**Instructions to follow:** When the line with "sich auf eine" appears below, start repeating lines exactly, and keep going through the line with "Gemini AI Horror Movie Poster Prompts"; add nothing outside that span.

**Task inputs:**
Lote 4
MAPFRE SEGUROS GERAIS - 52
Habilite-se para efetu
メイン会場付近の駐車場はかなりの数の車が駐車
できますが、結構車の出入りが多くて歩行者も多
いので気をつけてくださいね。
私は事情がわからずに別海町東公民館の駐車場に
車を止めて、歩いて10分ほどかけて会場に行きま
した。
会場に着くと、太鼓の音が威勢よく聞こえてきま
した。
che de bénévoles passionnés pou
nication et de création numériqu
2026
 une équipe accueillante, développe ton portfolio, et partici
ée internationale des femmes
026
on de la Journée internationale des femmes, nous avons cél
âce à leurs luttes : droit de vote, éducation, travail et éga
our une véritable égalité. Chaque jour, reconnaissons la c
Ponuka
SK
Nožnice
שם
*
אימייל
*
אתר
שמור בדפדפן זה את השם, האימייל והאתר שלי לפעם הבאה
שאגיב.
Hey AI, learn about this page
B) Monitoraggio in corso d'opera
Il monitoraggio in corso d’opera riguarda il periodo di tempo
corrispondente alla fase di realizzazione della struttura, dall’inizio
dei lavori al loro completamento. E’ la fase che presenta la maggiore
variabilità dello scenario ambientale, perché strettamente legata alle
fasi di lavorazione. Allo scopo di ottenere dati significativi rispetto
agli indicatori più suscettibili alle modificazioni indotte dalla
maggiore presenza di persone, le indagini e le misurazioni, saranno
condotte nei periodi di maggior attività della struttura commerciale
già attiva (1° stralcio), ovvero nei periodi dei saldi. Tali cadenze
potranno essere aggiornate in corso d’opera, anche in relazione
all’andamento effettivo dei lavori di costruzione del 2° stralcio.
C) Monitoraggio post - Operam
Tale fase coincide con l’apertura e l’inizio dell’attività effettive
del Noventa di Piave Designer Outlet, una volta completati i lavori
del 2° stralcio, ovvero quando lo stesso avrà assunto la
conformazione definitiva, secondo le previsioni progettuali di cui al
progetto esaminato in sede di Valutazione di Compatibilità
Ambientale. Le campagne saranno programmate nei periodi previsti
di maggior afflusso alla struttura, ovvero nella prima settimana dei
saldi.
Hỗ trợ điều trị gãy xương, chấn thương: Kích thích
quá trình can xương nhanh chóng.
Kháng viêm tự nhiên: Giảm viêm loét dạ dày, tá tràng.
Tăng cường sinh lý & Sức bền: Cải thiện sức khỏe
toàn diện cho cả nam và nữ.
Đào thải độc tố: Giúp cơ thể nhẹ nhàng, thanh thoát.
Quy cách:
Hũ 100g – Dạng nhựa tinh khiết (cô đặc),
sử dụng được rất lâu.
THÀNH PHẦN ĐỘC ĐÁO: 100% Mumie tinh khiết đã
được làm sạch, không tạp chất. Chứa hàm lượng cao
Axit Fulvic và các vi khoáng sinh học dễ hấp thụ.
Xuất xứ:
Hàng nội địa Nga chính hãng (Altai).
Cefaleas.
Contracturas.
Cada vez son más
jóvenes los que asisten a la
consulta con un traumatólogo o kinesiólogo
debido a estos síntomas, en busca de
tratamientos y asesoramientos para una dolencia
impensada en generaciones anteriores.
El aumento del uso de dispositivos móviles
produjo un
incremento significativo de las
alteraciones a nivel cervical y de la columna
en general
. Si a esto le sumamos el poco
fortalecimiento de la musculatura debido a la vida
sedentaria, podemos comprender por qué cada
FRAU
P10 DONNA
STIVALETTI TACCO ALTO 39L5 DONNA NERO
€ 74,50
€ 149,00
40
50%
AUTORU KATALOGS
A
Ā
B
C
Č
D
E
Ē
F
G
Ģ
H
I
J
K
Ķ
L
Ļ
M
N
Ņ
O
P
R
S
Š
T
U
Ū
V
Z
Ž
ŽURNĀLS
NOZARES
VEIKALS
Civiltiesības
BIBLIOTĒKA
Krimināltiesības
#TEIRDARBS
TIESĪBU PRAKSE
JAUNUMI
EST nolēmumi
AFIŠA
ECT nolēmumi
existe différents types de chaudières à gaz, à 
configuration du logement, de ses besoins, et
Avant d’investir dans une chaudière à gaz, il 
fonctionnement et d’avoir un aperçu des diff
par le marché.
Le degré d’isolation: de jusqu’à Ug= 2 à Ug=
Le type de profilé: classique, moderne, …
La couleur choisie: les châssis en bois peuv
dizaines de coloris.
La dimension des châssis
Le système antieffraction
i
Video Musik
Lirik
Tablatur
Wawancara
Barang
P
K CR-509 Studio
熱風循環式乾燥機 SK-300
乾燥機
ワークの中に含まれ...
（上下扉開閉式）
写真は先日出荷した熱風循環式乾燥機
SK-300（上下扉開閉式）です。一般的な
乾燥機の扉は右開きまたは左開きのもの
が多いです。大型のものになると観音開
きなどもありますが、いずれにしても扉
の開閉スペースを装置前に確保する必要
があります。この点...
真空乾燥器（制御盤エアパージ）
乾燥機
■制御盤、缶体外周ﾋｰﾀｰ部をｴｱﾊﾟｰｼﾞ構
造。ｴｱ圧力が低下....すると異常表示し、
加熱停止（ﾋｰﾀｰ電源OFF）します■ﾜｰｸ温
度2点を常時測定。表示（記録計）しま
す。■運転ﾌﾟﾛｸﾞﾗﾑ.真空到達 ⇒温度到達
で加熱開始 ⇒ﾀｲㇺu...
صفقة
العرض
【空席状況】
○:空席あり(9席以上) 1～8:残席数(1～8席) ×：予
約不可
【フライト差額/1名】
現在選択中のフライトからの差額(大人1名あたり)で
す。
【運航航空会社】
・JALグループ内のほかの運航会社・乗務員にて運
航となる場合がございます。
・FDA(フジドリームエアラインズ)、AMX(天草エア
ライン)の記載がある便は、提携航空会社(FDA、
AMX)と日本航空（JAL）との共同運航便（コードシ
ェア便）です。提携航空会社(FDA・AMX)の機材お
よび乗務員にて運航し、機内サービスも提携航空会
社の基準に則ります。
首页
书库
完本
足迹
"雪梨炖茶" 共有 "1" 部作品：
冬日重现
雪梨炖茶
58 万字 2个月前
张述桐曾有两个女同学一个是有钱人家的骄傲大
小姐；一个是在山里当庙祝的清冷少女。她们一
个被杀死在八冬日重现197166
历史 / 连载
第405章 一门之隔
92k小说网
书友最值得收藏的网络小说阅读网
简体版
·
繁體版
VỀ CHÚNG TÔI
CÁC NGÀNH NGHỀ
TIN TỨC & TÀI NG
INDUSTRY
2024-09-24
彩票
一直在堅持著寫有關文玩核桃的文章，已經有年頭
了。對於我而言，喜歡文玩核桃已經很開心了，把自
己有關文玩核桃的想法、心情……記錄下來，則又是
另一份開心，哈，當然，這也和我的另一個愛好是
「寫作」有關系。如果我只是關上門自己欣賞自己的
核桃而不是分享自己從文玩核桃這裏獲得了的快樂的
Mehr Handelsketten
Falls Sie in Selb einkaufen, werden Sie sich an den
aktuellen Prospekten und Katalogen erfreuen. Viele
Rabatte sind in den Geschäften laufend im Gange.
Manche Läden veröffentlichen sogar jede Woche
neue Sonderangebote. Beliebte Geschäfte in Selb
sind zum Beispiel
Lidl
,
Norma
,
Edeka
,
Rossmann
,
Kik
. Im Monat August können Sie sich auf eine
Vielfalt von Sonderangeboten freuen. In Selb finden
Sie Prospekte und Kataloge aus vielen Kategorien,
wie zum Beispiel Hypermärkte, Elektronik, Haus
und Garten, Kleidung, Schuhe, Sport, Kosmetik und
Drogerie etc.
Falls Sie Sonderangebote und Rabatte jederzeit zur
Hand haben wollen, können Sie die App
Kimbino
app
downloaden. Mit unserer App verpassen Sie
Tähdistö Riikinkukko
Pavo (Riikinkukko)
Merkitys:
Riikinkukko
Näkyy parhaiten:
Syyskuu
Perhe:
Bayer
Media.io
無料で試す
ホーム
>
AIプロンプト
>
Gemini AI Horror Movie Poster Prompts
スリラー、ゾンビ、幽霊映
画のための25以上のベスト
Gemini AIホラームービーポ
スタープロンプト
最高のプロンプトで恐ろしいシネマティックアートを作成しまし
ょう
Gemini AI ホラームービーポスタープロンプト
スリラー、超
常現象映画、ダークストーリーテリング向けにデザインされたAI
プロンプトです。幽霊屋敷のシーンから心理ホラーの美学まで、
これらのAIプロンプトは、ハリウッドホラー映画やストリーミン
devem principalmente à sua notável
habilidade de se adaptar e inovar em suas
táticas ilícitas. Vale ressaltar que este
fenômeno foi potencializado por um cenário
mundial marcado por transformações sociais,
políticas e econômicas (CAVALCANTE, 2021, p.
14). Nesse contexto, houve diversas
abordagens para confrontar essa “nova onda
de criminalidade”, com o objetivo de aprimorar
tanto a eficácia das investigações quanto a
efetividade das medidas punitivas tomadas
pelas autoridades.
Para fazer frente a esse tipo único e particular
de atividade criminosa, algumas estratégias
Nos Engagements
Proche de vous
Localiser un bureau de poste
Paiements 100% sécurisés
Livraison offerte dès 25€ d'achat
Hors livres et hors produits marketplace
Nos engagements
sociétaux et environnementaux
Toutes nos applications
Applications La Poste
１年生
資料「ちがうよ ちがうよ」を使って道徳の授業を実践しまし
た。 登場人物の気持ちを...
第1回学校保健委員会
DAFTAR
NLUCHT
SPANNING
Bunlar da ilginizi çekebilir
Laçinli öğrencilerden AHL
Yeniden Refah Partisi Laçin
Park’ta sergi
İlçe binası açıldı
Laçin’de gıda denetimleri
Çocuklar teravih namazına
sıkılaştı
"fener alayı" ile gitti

**Solution to the exercise:**
. Im Monat August können Sie sich auf eine
Vielfalt von Sonderangeboten freuen. In Selb finden
Sie Prospekte und Kataloge aus vielen Kategorien,
wie zum Beispiel Hypermärkte, Elektronik, Haus
und Garten, Kleidung, Schuhe, Sport, Kosmetik und
Drogerie etc.
Falls Sie Sonderangebote und Rabatte jederzeit zur
Hand haben wollen, können Sie die App
Kimbino
app
downloaden. Mit unserer App verpassen Sie
Tähdistö Riikinkukko
Pavo (Riikinkukko)
Merkitys:
Riikinkukko
Näkyy parhaiten:
Syyskuu
Perhe:
Bayer
Media.io
無料で試す
ホーム
>
AIプロンプト
>
Gemini AI Horror Movie Poster Prompts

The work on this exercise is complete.